Consequently, as related to employment discrimination actions, contractors should continue to assess the allowability of private settlement costs under the Tecom standard, meaning the costs are unallowable unless the contractor can establish that the plaintiffs had very little likelihood to succeed. Unfortunately, the Bechtel decision did nothing to advance a clearer understanding of what level of evidence is necessary to prove the negative—that the plaintiff involved in a settlement had very little likelihood of success on the merits. Greater clarity on that confusing standard remains for another day.

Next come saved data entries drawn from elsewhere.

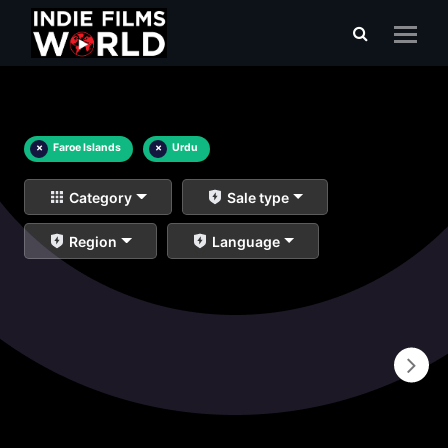
×
Faroe Islands
×
Urdu
Category
Sale type
Region
Language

As related to actions not involving employment discrimination, contractors should continue to assess the allowability of private settlement costs under the two-prong test articulated in Boeing and Tecom, understanding that despite Bechtel's clarification of Tecom and its scope, there may be continued future litigation concerning the relevance of Tecom to third-party lawsuits not involving employment discrimination. Such an assessment of the potential allowability of settlement costs is relevant to a contractor's evaluation and comparison of the appropriateness of pursuing a lawsuit to conclusion, which could be more expensive but result in allowable costs if the contractor were to prevail, with the decision to settle and potentially have the costs deemed unallowable.

The Fourth Circuit defines the scope government contractor sovereign immunity

On April 24, 2018, the Fourth Circuit determined that General Dynamics Information Technology Inc. (General Dynamics) is immune to suit under contractor derivative sovereign immunity for using an autodialing system to provide consumers with health insurance eligibility information. (No. 17-1592). Plaintiff alleged that General Dynamics violated the Telephone Consumer Protection Act when autodialing to inform consumers about health care.

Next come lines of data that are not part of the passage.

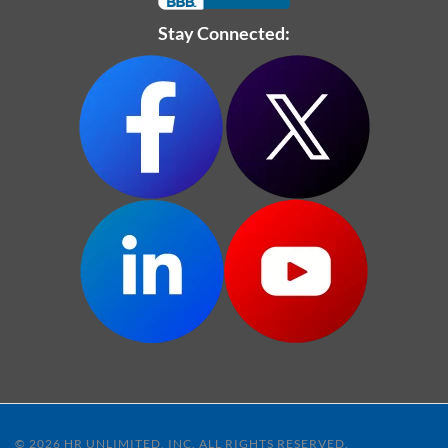
Stay Connected:
© 2026 HR UNLIMITED, INC. ALL RIGHTS RESERVED.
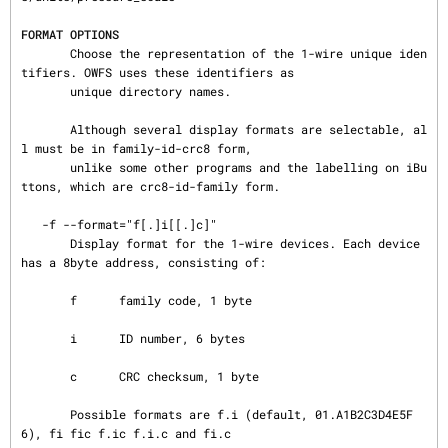
FORMAT OPTIONS
       Choose the representation of the 1-wire unique iden
tifiers. OWFS uses these identifiers as

       unique directory names.

       Although several display formats are selectable, al
l must be in family-id-crc8 form,

       unlike some other programs and the labelling on iBu
ttons, which are crc8-id-family form.

   -f --format="f[.]i[[.]c]"

       Display format for the 1-wire devices. Each device 
has a 8byte address, consisting of:

       f      family code, 1 byte

       i      ID number, 6 bytes

       c      CRC checksum, 1 byte

       Possible formats are f.i (default, 01.A1B2C3D4E5F
6), fi fic f.ic f.i.c and fi.c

Government contractors are immune to suit if (i) the government authorized the contractor's actions and (ii) the government conferred the authorization while acting within its constitutional power. General Dynamics argued that it was immune to suit because it was acting under a government authorized contract, which was within the government's constitutional powers.

The Fourth Circuit agreed with General Dynamics and held that General Dynamics was immune to suit for contractor sovereign immunity. Additionally, the Court clarified that contractor derivative sovereign immunity applies to both state and federal claims. This case clarified the strength of contractor derivative sovereign immunity and clearly laid out the two-step test for its application.

Eleventh Circuit decision deepens circuit split over FCA statute of limitations

At a time when litigation under the FCA remains on the rise, there is a growing split among the federal courts as to how the FCA's statute of limitations rule (or tolling provision) ought to be applied. Pursuant to 31 USC section 3731, an allegation of an FCA violation must be brought before the later of (i) six years after the date of the violation, or (ii) three years after the date when the facts giving rise to the action are known (or should have been known) to the government. Over the years, courts have debated whether the second, more plaintiff-friendly prong applies only in circumstances where the government is a party. Earlier this month, in United States ex rel. Hunt v. Cochise Consultancy, Inc. (Hunt II), the Eleventh Circuit found that relators (i.e., private parties bringing suit on behalf of the government, in exchange for a percentage of any monetary award) may also invoke the second prong of the tolling provision, even in circumstances where the government decides, in full knowledge of the facts, not to intervene. See Hunt II, 887 F.3d 1081 (11th Cir. 2018). The Eleventh Circuit decision deepens a split among federal courts over this issue, teeing up the prospect for future Supreme Court review.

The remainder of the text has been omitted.